→ TASK STATEMENT
Copy verbatim the block of lines in the entries below whose first line contains "The Bill seeks to ban Commercial" and whose last line contains "couples, live-in partners, and single parents". Leave out all other lines.
BEGIN EXERCISE INPUT
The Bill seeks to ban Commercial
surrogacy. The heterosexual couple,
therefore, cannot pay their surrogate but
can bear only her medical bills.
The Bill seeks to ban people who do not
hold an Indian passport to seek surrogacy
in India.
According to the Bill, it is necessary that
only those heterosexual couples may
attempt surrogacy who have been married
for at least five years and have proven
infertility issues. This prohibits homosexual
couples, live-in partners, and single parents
END EXERCISE INPUT
BEGIN EXERCISE INPUT
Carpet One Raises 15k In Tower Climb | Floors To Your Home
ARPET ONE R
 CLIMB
END EXERCISE INPUT
→ RESULT
The Bill seeks to ban Commercial
surrogacy. The heterosexual couple,
therefore, cannot pay their surrogate but
can bear only her medical bills.
The Bill seeks to ban people who do not
hold an Indian passport to seek surrogacy
in India.
According to the Bill, it is necessary that
only those heterosexual couples may
attempt surrogacy who have been married
for at least five years and have proven
infertility issues. This prohibits homosexual
couples, live-in partners, and single parents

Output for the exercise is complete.